Goal of the exercise:
Each line of the data that includes the string "Arbeitnehmerschutz" is to be copied out.

Stored data entries:

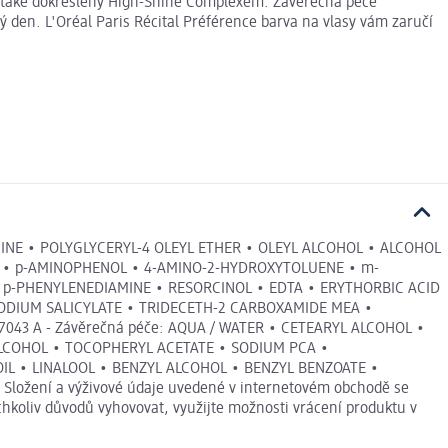
ově také dokreslený High-Shine Complexem. Závěrečná péče
ý den. L'Oréal Paris Récital Préférence barva na vlasy vám zaručí
MINE • POLYGLYCERYL-4 OLEYL ETHER • OLEYL ALCOHOL • ALCOHOL
 • p-AMINOPHENOL • 4-AMINO-2-HYDROXYTOLUENE • m-
p-PHENYLENEDIAMINE • RESORCINOL • EDTA • ERYTHORBIC ACID
• SODIUM SALICYLATE • TRIDECETH-2 CARBOXAMIDE MEA •
043 A - Závěrečná péče: AQUA / WATER • CETEARYL ALCOHOL •
ALCOHOL • TOCOPHERYL ACETATE • SODIUM PCA •
IL • LINALOOL • BENZYL ALCOHOL • BENZYL BENZOATE •
ožení a výživové údaje uvedené v internetovém obchodě se
chkoliv důvodů vyhovovat, využijte možnosti vrácení produktu v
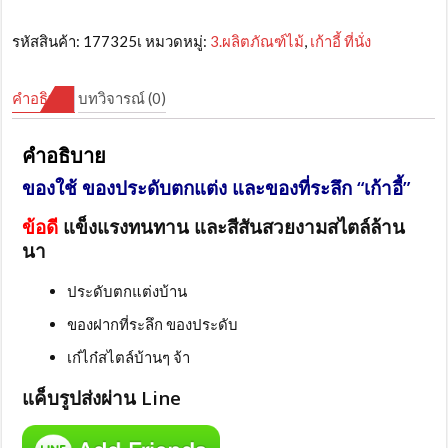
รหัสสินค้า:
177325เ
หมวดหมู่:
3.ผลิตภัณฑ์ไม้
,
เก้าอี้ ที่นั่ง
คำอธิบาย
บทวิจารณ์ (0)
คำอธิบาย
ของใช้ ของประดับตกแต่ง และของที่ระลึก “เก้าอี้”
ข้อดี
แข็งแรงทนทาน และสีสันสวยงามสไตล์ล้าน
นา
ประดับตกแต่งบ้าน
ของฝากที่ระลึก ของประดับ
เก๋ไก๋สไตล์บ้านๆ จ้า
แค็บรูปส่งผ่าน Line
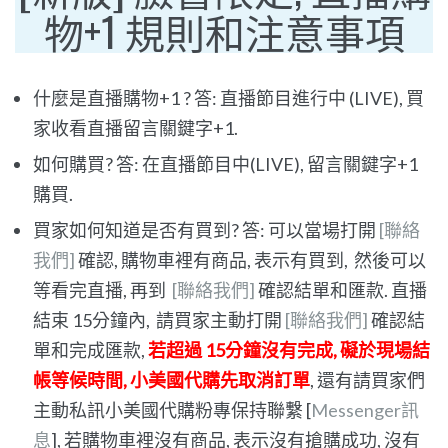
物+1 規則和注意事項
什麼是直播購物+1 ? 答: 直播節目進行中 (LIVE), 買
家收看直播留言關鍵字+1.
如何購買? 答: 在直播節目中(LIVE), 留言關鍵字+1
購買.
買家如何知道是否有買到? 答: 可以當場打開
[聯絡
我們]
確認, 購物車裡有商品, 表示有買到, 然後可以
等看完直播, 再到
[聯絡我們]
確認結單和匯款. 直播
結束 15分鐘內, 請買家主動打開
[聯絡我們]
確認結
單和完成匯款,
若超過 15分鐘沒有完成, 礙於現場結
帳等候時間, 小美國代購先取消訂單
, 還有請買家們
主動私訊小美國代購粉專保持聯繫 [
Messenger訊
息
], 若購物車裡沒有商品, 表示沒有搶購成功, 沒有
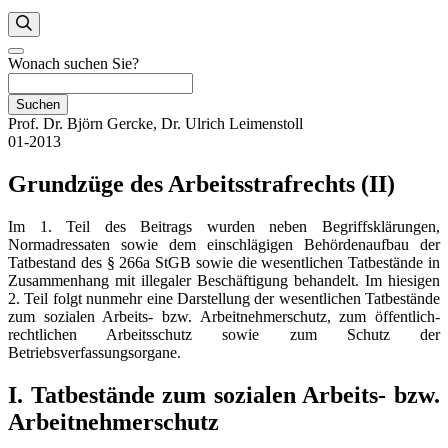
Wonach suchen Sie?
Suchen
Prof. Dr. Björn Gercke, Dr. Ulrich Leimenstoll
01-2013
Grundzüge des Arbeitsstrafrechts (II)
Im 1. Teil des Beitrags wurden neben Begriffsklärungen,
Normadressaten sowie dem einschlägigen Behördenaufbau der
Tatbestand des § 266a StGB sowie die wesentlichen Tatbestände in
Zusammenhang mit illegaler Beschäftigung behandelt. Im hiesigen
2. Teil folgt nunmehr eine Darstellung der wesentlichen Tatbestände
zum sozialen Arbeits- bzw. Arbeitnehmerschutz, zum öffentlich-
rechtlichen Arbeitsschutz sowie zum Schutz der
Betriebsverfassungsorgane.
I.
Tatbestände zum sozialen Arbeits- bzw.
Arbeitnehmerschutz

Written answer:
zum sozialen Arbeits- bzw. Arbeitnehmerschutz, zum öffentlich-
Arbeitnehmerschutz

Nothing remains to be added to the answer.